See C++ Interface for index building, index updates, and filtered / OOD search, and SPDK Backend to use SPDK as I/O engine (fastest).

🐍 Python

from pipeann import IndexPipeANN, Metric

idx = IndexPipeANN(data_dim=128, data_type='float32', metric=Metric.L2)
idx.omp_set_num_threads(32)
idx.set_index_prefix(index_prefix)
idx.add(vectors, tags)                          # insert (auto disk-convert at 100K)
ids, dists = idx.search(queries, topk=10, L=50) # search
idx.save(index_prefix)                          # persist

See Python Interface for the full API, including filtered / OOD search and example output.

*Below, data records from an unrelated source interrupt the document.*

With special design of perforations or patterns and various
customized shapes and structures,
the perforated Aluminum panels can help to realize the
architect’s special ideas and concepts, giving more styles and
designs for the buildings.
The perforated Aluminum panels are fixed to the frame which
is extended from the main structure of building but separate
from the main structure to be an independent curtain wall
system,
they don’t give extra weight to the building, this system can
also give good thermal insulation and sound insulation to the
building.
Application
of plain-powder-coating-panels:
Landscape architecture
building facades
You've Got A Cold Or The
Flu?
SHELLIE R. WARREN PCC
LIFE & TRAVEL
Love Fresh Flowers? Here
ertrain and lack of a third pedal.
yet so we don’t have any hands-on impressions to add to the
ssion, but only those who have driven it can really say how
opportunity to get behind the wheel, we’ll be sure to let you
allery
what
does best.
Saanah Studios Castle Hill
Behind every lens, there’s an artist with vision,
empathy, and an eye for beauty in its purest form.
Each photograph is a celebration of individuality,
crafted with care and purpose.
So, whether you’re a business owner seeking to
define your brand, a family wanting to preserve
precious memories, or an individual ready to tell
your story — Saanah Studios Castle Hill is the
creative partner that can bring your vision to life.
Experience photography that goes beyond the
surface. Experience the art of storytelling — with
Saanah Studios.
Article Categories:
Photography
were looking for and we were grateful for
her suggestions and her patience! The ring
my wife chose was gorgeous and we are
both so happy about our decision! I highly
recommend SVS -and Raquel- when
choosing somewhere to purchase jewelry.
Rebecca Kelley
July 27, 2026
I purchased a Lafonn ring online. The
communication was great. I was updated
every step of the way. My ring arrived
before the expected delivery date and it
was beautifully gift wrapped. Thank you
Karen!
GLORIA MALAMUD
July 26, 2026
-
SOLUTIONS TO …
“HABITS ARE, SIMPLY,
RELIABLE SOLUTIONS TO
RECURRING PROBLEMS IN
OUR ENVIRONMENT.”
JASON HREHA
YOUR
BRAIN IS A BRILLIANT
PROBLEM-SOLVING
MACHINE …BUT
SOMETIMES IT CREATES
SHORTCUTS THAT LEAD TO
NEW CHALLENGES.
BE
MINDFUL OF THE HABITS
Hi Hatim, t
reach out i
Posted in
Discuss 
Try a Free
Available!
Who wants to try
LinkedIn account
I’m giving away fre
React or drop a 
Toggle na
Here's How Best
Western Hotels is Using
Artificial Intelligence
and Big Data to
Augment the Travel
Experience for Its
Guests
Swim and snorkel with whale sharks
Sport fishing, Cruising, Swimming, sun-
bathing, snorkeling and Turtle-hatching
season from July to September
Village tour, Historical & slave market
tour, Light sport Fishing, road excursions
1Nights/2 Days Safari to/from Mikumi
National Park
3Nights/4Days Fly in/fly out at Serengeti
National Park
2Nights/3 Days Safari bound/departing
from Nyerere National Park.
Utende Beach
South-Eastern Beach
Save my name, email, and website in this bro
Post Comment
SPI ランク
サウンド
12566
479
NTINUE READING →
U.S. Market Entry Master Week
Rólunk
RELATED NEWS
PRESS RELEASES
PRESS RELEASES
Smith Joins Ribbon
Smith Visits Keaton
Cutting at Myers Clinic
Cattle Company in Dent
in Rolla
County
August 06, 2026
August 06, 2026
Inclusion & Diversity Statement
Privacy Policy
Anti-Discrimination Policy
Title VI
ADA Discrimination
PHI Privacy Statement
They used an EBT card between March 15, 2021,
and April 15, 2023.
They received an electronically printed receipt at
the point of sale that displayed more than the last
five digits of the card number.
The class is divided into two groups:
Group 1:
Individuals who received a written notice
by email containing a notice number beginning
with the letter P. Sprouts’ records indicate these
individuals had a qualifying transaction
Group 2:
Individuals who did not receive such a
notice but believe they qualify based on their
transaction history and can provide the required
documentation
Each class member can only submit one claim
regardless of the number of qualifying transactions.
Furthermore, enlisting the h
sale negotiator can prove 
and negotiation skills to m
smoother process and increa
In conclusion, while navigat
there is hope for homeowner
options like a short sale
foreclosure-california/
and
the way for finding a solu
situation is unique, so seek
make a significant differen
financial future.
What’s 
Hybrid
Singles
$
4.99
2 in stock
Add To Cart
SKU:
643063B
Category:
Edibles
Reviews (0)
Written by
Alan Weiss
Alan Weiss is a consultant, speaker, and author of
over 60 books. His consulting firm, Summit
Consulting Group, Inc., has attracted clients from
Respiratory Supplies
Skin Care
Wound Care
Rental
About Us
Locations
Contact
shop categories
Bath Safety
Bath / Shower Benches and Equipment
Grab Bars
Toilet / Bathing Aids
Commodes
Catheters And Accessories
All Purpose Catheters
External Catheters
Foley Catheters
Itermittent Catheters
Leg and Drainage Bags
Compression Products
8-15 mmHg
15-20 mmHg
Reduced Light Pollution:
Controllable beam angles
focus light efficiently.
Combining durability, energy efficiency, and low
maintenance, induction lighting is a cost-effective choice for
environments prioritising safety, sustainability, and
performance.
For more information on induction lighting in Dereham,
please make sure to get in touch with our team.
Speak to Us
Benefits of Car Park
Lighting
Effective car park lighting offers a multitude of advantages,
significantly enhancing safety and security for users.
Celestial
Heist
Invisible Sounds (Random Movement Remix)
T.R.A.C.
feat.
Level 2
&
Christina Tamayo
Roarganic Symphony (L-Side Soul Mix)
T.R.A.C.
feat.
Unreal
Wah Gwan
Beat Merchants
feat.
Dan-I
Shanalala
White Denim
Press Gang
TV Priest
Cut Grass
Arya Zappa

See Application Integrations for integration with LangChain, Qdrant, and Open WebUI.

📰 Updates

  • May 18, 2026: SPDK backend supported, stable tail latency with better multi-SSD scalability
  • May 18, 2026: Filtered Search (Speculative Filtering), OOD search (NGFix) & range search supported
  • May 18, 2026: PipeANN is integrated into OdinANN (search + insert), higher performance with less threads
  • Mar 27, 2026: PiPNN indexing algorithm supported
  • Dec 4, 2025: Inner product and filtered ANNS (arbitrary filter) supported
  • Oct 14, 2025: RaBitQ (1-bit and multi-bit quantization) supported
  • Sep 29, 2025: Python interface released
  • Jul 16, 2025: Vector update (insert/delete) supported

📖 Citation

If you use PipeANN in your research, please cite our papers:

@misc{arxiv26pipeannfilter,
      title={PipeANN-Filter: An Efficient Filtered Vector Search System on SSD}, 
      author={Hao Guo and Jiwu Shu and Youyou Lu},
      year={2026},
      eprint={2605.17992},
      archivePrefix={arXiv},
      primaryClass={cs.OS},
      url={https://arxiv.org/abs/2605.17992}, 
}

@inproceedings{fast26odinann,
  author    = {Hao Guo and Youyou Lu},
  title     = {OdinANN: Direct Insert for Consistently Stable Performance 
               in Billion-Scale Graph-Based Vector Search},
  booktitle = {24th USENIX Conference on File and Storage Technologies (FAST 26)},
  year      = {2026},
  address   = {Santa Clara, CA},
  pages     = {133--147},
  publisher = {USENIX Association}
}

@inproceedings{osdi25pipeann,
  author    = {Hao Guo and Youyou Lu},
  title     = {Achieving Low-Latency Graph-Based Vector Search via 
               Aligning Best-First Search Algorithm with SSD},
  booktitle = {19th USENIX Symposium on Operating Systems Design and Implementation (OSDI 25)},
  year      = {2025},
  address   = {Boston, MA},
  pages     = {171--186},
  publisher = {USENIX Association}
}

See Repository Layout for code layout and scripts.